▸ TASK INPUTS:
--
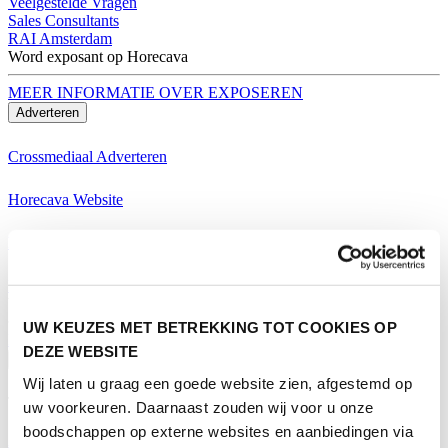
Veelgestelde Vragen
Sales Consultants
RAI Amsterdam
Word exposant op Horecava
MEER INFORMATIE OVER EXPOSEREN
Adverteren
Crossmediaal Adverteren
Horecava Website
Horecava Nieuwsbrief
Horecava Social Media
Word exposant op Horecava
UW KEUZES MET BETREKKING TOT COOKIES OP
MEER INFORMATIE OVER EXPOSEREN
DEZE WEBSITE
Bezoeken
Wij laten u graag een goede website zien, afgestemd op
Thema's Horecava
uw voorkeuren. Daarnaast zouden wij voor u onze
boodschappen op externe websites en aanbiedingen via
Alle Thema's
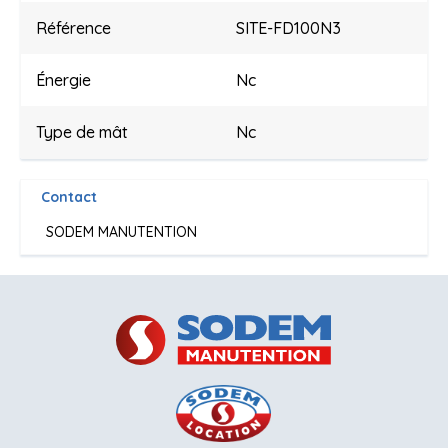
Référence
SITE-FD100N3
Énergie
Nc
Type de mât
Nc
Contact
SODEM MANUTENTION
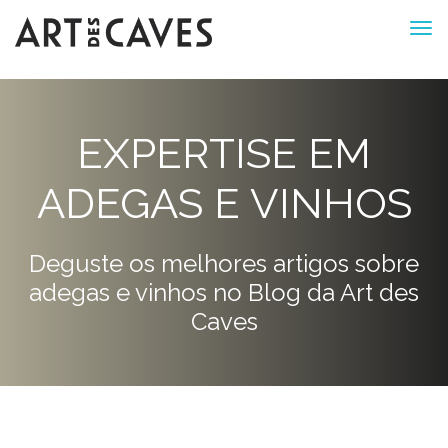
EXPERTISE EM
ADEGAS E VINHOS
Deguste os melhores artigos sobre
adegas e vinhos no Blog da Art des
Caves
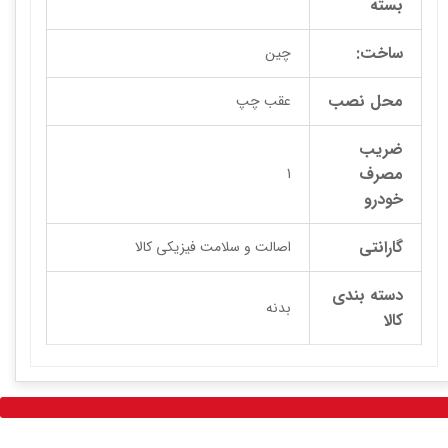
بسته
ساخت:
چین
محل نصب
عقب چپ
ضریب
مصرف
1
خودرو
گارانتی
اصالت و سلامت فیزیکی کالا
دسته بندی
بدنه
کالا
--
▸ WHAT TO PRODUCE:
Pictures are to be dropped, and every record is to be copied exactly.

▸ OUTPUT OF THE TASK:
Veelgestelde Vragen
Sales Consultants
RAI Amsterdam
Word exposant op Horecava
MEER INFORMATIE OVER EXPOSEREN
Adverteren
Crossmediaal Adverteren
Horecava Website
Horecava Nieuwsbrief
Horecava Social Media
Word exposant op Horecava
UW KEUZES MET BETREKKING TOT COOKIES OP
MEER INFORMATIE OVER EXPOSEREN
DEZE WEBSITE
Bezoeken
Wij laten u graag een goede website zien, afgestemd op
Thema's Horecava
uw voorkeuren. Daarnaast zouden wij voor u onze
boodschappen op externe websites en aanbiedingen via
Alle Thema's
Référence
SITE-FD100N3
Énergie
Nc
Type de mât
Nc
Contact
SODEM MANUTENTION
EXPERTISE EM
ADEGAS E VINHOS
Deguste os melhores artigos sobre
adegas e vinhos no Blog da Art des
Caves
بسته
ساخت:
چین
محل نصب
عقب چپ
ضریب
مصرف
1
خودرو
گارانتی
اصالت و سلامت فیزیکی کالا
دسته بندی
بدنه
کالا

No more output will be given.